There was a pattern of following the advice of the commanders in the field, so Casey and Abizaid both had very strong voices, and in the interagency environment, voices that the President deferred to. John Abizaid and George Casey always appreciated his support, and they felt it was genuine. Now, they would give mixed grades to the Pentagon bureaucracy, in terms of supporting them with resources and priorities and so forth, and also mixed grades to the rest of the government, but there was no question where the White House stood.
Bakich
Right.
Lute
That was supportive.
Nelson
And yet, Rumsfeld was there for six years because Bush put him there and kept him there.
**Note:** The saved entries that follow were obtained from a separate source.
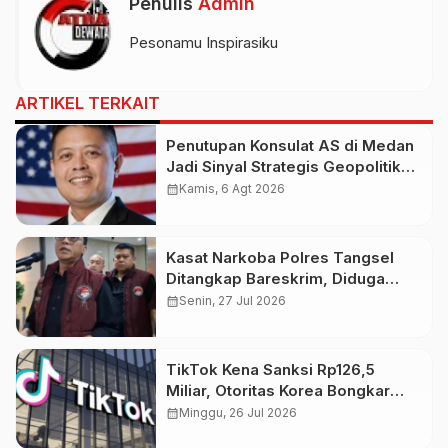
Penulis
Admin
Pesonamu Inspirasiku
ARTIKEL TERKAIT
Penutupan Konsulat AS di Medan
Jadi Sinyal Strategis Geopolitik
Baru bagi Indonesia
calendar_month
Kamis, 6 Agt 2026
Kasat Narkoba Polres Tangsel
Ditangkap Bareskrim, Diduga
Terlibat Jaringan Narkoba
calendar_month
Senin, 27 Jul 2026
TikTok Kena Sanksi Rp126,5
Miliar, Otoritas Korea Bongkar
Pelanggaran Data Pribadi
calendar_month
Minggu, 26 Jul 2026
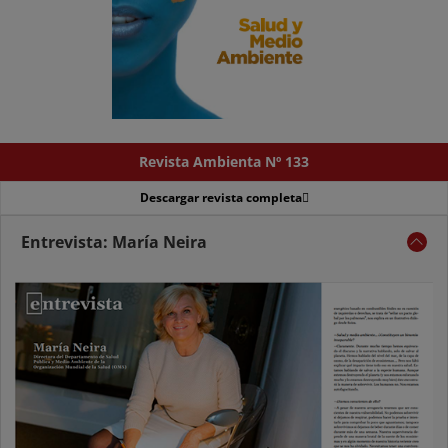
Revista Ambienta Nº 133
Descargar revista completa
Entrevista: María Neira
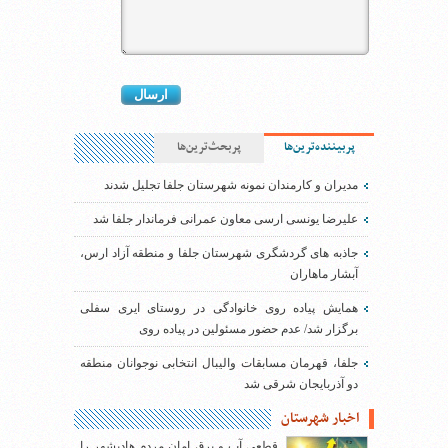
پربیننده‌ترین‌ها
پربحث‌ترین‌ها
مدیران و کارمندان نمونه شهرستان جلفا تجلیل شدند
علیرضا یونسی ارسی معاون عمرانی فرماندار جلفا شد
جاذبه های گردشگری شهرستان جلفا و منطقه آزاد ارس،
آبشار ماهاران
همایش پیاده روی خانوادگی در روستای ایری سفلی
برگزار شد/ عدم حضور مسئولین در پیاده روی
جلفا، قهرمان مسابقات والیبال انتخابی نوجوانان منطقه
دو آذربایجان شرقی شد
اخبار شهرستان
قطعی آب و برق امان مردم هادیشهر را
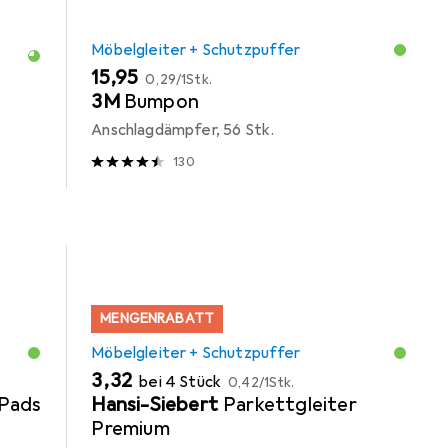
Möbelgleiter + Schutzpuffer
EUR
EUR
15,95
0,29
/
1Stk.
3M
Bumpon
Anschlagdämpfer, 56 Stk.
130
MENGENRABATT
Möbelgleiter + Schutzpuffer
EUR
EUR
3,32
bei 4 Stück
0,42
/
1Stk.
Pads
Hansi-Siebert
Parkettgleiter
Premium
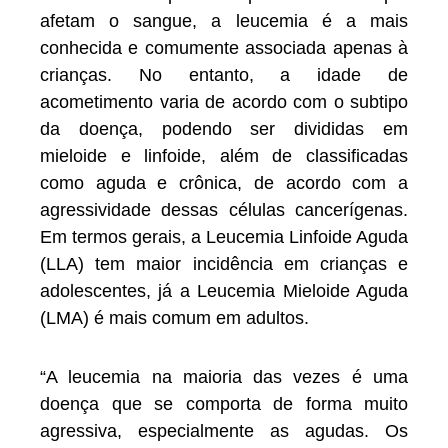
afetam o sangue, a leucemia é a mais
conhecida e comumente associada apenas à
crianças. No entanto, a idade de
acometimento varia de acordo com o subtipo
da doença, podendo ser divididas em
mieloide e linfoide, além de classificadas
como aguda e crônica, de acordo com a
agressividade dessas células cancerígenas.
Em termos gerais, a Leucemia Linfoide Aguda
(LLA) tem maior incidência em crianças e
adolescentes, já a Leucemia Mieloide Aguda
(LMA) é mais comum em adultos.
“A leucemia na maioria das vezes é uma
doença que se comporta de forma muito
agressiva, especialmente as agudas. Os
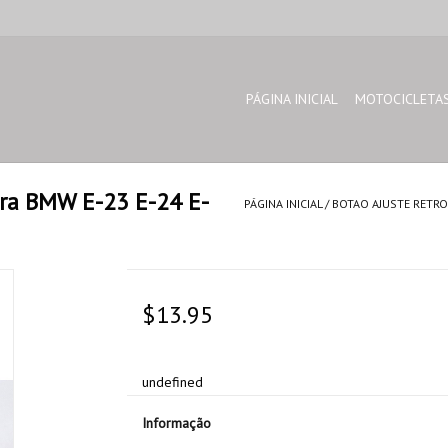
PÁGINA INICIAL
MOTOCICLETA
ara BMW E-23 E-24 E-
PÁGINA INICIAL
/
BOTAO AJUSTE RETROV
$13.95
undefined
Informação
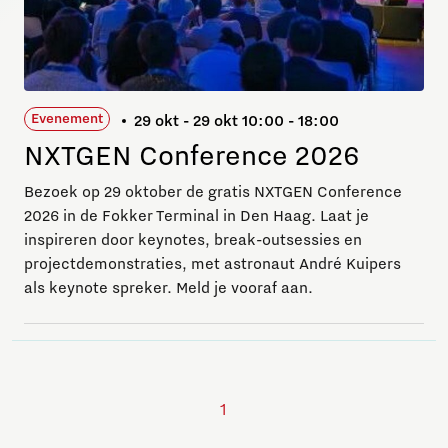
Evenement
29 okt - 29 okt 10:00 - 18:00
NXTGEN Conference 2026
Bezoek op 29 oktober de gratis NXTGEN Conference
2026 in de Fokker Terminal in Den Haag. Laat je
inspireren door keynotes, break-outsessies en
projectdemonstraties, met astronaut André Kuipers
als keynote spreker. Meld je vooraf aan.
1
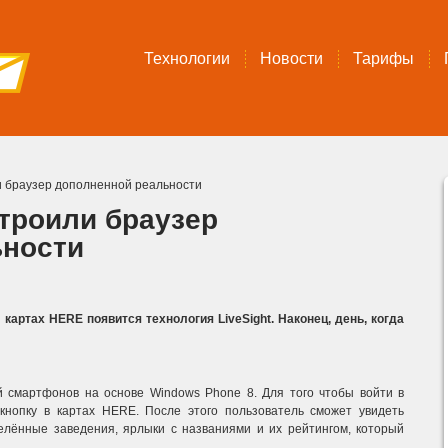
Технологии
Новости
Тарифы
и браузер дополненной реальности
строили браузер
ьности
картах HERE появится технология LiveSight. Наконец, день, когда
й смартфонов на основе Windows Phone 8. Для того чтобы войти в
 кнопку в картах HERE. После этого пользователь сможет увидеть
елённые заведения, ярлыки с названиями и их рейтингом, который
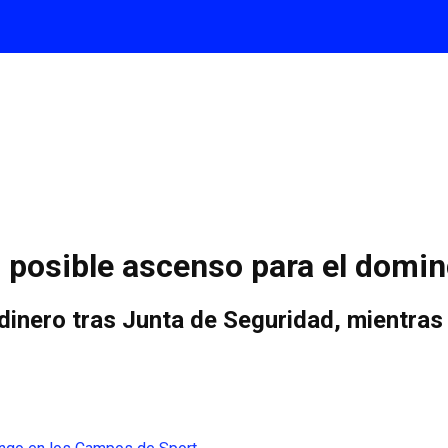
el posible ascenso para el dom
dinero tras Junta de Seguridad, mientras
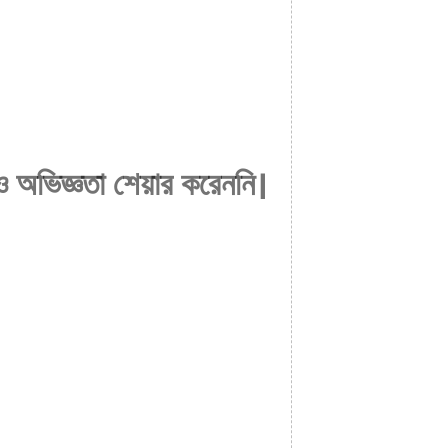
 অভিজ্ঞতা শেয়ার করেননি।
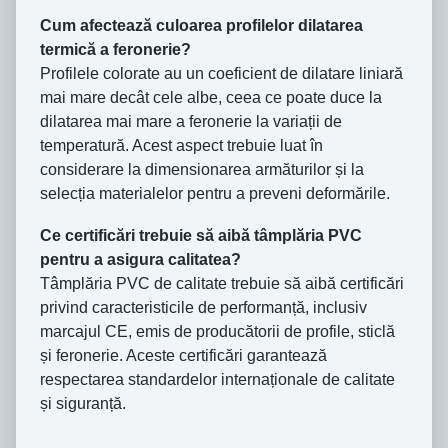
Cum afectează culoarea profilelor dilatarea
termică a feronerie?
Profilele colorate au un coeficient de dilatare liniară
mai mare decât cele albe, ceea ce poate duce la
dilatarea mai mare a feronerie la variații de
temperatură. Acest aspect trebuie luat în
considerare la dimensionarea armăturilor și la
selecția materialelor pentru a preveni deformările.
Ce certificări trebuie să aibă tâmplăria PVC
pentru a asigura calitatea?
Tâmplăria PVC de calitate trebuie să aibă certificări
privind caracteristicile de performanță, inclusiv
marcajul CE, emis de producătorii de profile, sticlă
și feronerie. Aceste certificări garantează
respectarea standardelor internaționale de calitate
și siguranță.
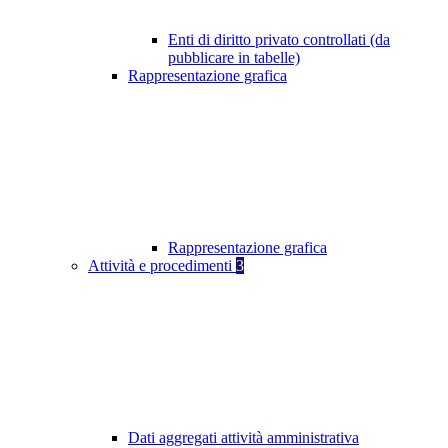
Enti di diritto privato controllati (da
pubblicare in tabelle)
Rappresentazione grafica
Rappresentazione grafica
Attività e procedimenti
3
Dati aggregati attività amministrativa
The people didn’t transfer their dislike of Rumsfeld toward the person who was responsible for Rumsfeld?
Lute
No, I don’t recall that. There was also this very strategic conversation underway about whether it was the right thing to invade Iraq. It’s not that anyone should believe that the uniformed military was anxious to invade Iraq, or that the senior leadership of the uniformed military thought that it was the right thing to do. And as things began to unravel—with the control of the population, with the discord between CPA and the military, with the rise of al-Qaeda in Iraq—Abizaid, I think in early 2004, in a press interview at the Pentagon said, “Look, let’s just call this what it is, it’s a classic guerrilla campaign, a classic insurgency.”
He got significant press-back on that from Rumsfeld: “How can you say that? This is just that we don’t agree. These are dead-enders.” Abizaid was, I think, the first to call it like it was, an insurgency. There are strategic issues here.
Nelson
Yes.
Lute
Before the invasion of Iraq, we had the no-fly zones in place. Saddam was essentially neutered in terms of his threat to the region. It turns out there were no WMD. And now we own this problem, with 25 million or 30 million people with deep sectarian divides and no government. In fact, the only government any adult in Iraq had ever known was Saddam, and Saddam had kept a lid on Iraq with an iron fist.
When you take all those factors and shake them up and start anew, the outcome is quite unpredictable. There are a large number of uniformed military officers who appreciated what we had gotten ourselves into. I don’t remember too many resigning over the fact, and there could be political disagreements, but you put your uniform on and go on and do what you’re expected to do.
Nelson
I know it’s getting ahead of things, but there was that so-called “revolt of the generals,” the ex-generals.
Lute
Yes, I always thought “revolt” was strange [laughter], not quite the right noun there.
Nelson
How would you characterize what happened and why?
Lute
This was John Batiste?
Bakich
Barry McCaffrey.
Lute
Yes, Barry McCaffrey somewhat, but Barry, of course, was already retired. He was well retired by the time he laid into this. The serving generals were John Batiste and Paul Eaton. There were really only several. I know some of these guys personally. In many cases, their “revolt”—which is, again, not the right word—traces back to a personal decision that they were ready to do something else and that they were not ready to endlessly go on one-year tours to Iraq in favor of that policy. But they’d also been drawn to do something else. It’s not exactly that this was a case where their policy disagreements drove their personal decisions to retire and speak out. To some extent, it was molded into that fashion and that’s not exactly what happened.
Bakich
I want to ask a related question. What sense was there, do you recall, in CENTCOM, about you and Abizaid, when you came to the understanding that the operational environment wasn’t really truly an insurgency?
Lute
By the time I arrived, in the summer of ’04, I considered it an insurgency. We talked about it as an insurgency. Again, it was about that same time that Abizaid called it as it was.
Bakich
Right, OK. You had entered the region at this point?
Lute
Yes. The challenge there was that it’s an insurgency and we don’t have a counterinsurgency tool. This is a hammer-nail, or hammer-screwdriver-nail-screw kind of problem.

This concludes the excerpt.